## The problem
A faithful copy of the data is the goal; set it down exactly, without the images.

## Given data
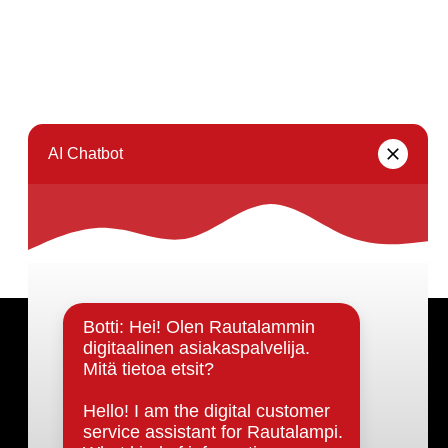
Päätöksenteko ja lähidemokratia
Päätökset, esityslistat & pöytäkirjat
Hallinto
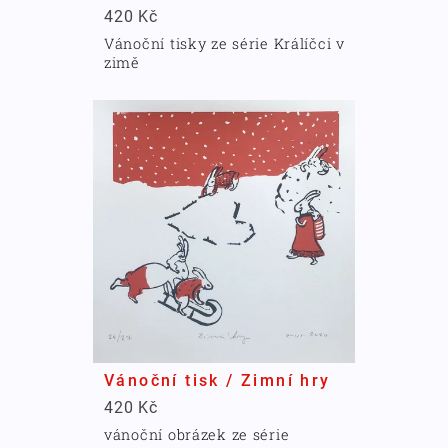
420 Kč
Vánoční tisky ze série Králíčci v
zimě
Vánoční tisk / Zimní hry
420 Kč
vánoční obrázek ze série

## Response box
Päätöksenteko ja lähidemokratia
Päätökset, esityslistat & pöytäkirjat
Hallinto
420 Kč
Vánoční tisky ze série Králíčci v
zimě
Vánoční tisk / Zimní hry
420 Kč
vánoční obrázek ze série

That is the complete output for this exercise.